Methylation of CpG islands of p16INK4a and cyclinD1 overexpression associated with progression of intraductal proliferative lesions of the breast

SummaryP16INK4a is a tumor suppressor gene frequently inactivated by aberrant promoter hypermethylation. In this study, p16INK4a methylation was evaluated in intraductal proliferative lesions of the breast, using real-time quantitative polymerase chain reaction (MethyLight) and methylation-sensitive restriction endonuclease polymerase chain reaction. Immunohistochemistry was performed to compare and validate the methylation analysis. P16INK4a methylation associated with oncogene cyclinD1 expression, detected through the use of in situ hybridization and immunohistochemistry, was likewise characterized. P16INK4a methylation displayed varying significance among different types of intraductal proliferative lesions. Both the positive rate and the median quantitative methylation value increased with the evolution of intraductal proliferative lesions through the use of quantitative and qualitative assays. P16INK4a methylation was positively correlated to cyclinD1 overexpression. This study demonstrated that p16INK4a methylation served as the silencing mechanism of p16INK4a protein expression and played a crucial role in the intraductal proliferative lesions' progression.
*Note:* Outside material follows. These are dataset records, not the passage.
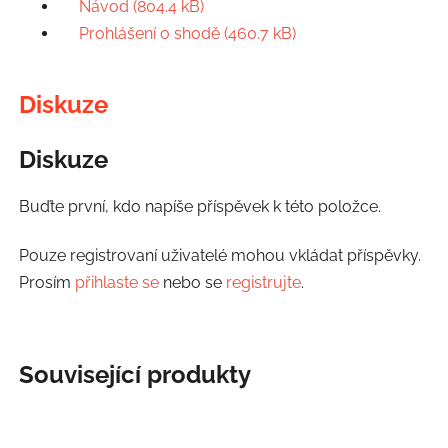
Návod (804.4 kB)
Prohlášení o shodě (460.7 kB)
Diskuze
Diskuze
Buďte první, kdo napíše příspěvek k této položce.
Pouze registrovaní uživatelé mohou vkládat příspěvky.
Prosím
přihlaste se
nebo se
registrujte
.
Související produkty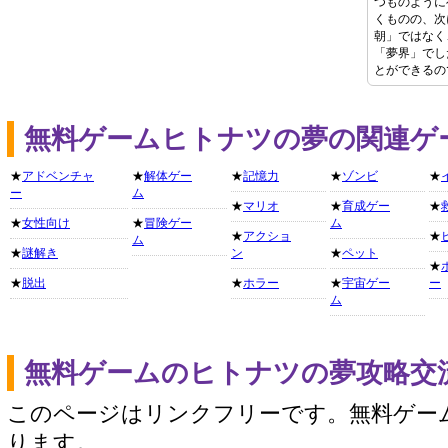
つものように
くものの、次
朝」ではなく
「夢界」でし
とができるの
無料ゲームヒトナツの夢の関連ゲ
★
アドベンチャ
★
解体ゲー
★
記憶力
★
ゾンビ
★
ー
ム
★
マリオ
★
育成ゲー
★
★
女性向け
★
冒険ゲー
ム
★
アクショ
★
ム
★
謎解き
ン
★
ペット
★
★
脱出
★
ホラー
★
宇宙ゲー
ー
ム
無料ゲームのヒトナツの夢攻略交
このページはリンクフリーです。無料ゲー
ります。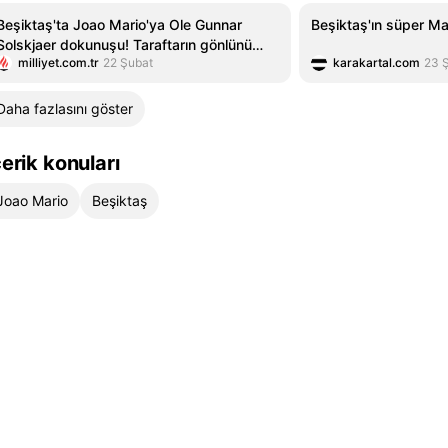
Beşiktaş'ta Joao Mario'ya Ole Gunnar
Beşiktaş'ın süper Ma
Solskjaer dokunuşu! Taraftarın gönlünü
milliyet.com.tr
22 Şubat
karakartal.com
23 
kazandı
Daha fazlasını göster
çerik konuları
Joao Mario
Beşiktaş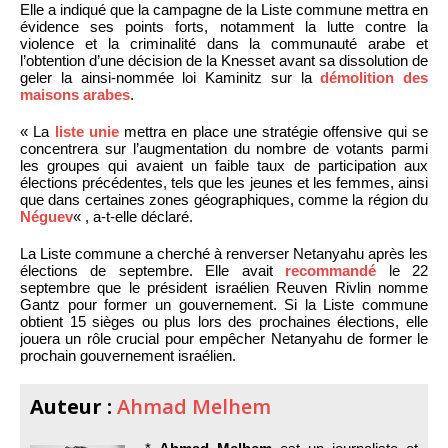
Elle a indiqué que la campagne de la Liste commune mettra en
évidence ses points forts, notamment la lutte contre la
violence et la criminalité dans la communauté arabe et
l’obtention d’une décision de la Knesset avant sa dissolution de
geler la ainsi-nommée loi Kaminitz sur la
démolition des
maisons arabes
.
« La
liste unie
mettra en place une stratégie offensive qui se
concentrera sur l’augmentation du nombre de votants parmi
les groupes qui avaient un faible taux de participation aux
élections précédentes, tels que les jeunes et les femmes, ainsi
que dans certaines zones géographiques, comme la région du
Néguev
« , a-t-elle déclaré.
La Liste commune a cherché à renverser Netanyahu après les
élections de septembre. Elle avait
recommandé
le 22
septembre que le président israélien Reuven Rivlin nomme
Gantz pour former un gouvernement. Si la Liste commune
obtient 15 sièges ou plus lors des prochaines élections, elle
jouera un rôle crucial pour empêcher Netanyahu de former le
prochain gouvernement israélien.
Auteur :
Ahmad Melhem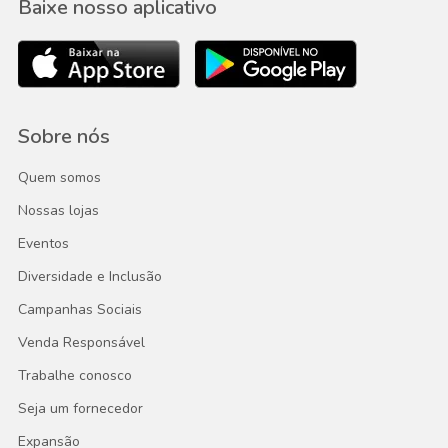
Baixe nosso aplicativo
Sobre nós
Quem somos
Nossas lojas
Eventos
Diversidade e Inclusão
Campanhas Sociais
Venda Responsável
Trabalhe conosco
Seja um fornecedor
Expansão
In the differential diagnosis of intraductal proliferative lesions, quantitative DNA methylation analysis of p16INK4a by MethyLight may be used as a surrogate, especially to distinguish atypical ductal hyperplasia from usual ductal hyperplasia and low-grade ductal carcinoma in situ. Furthermore, this study discovered that flat epithelial atypia do not share similar molecular profiles of p16INK4a epigenetic modification with atypical ductal hyperplasia and low-grade ductal carcinoma in situ.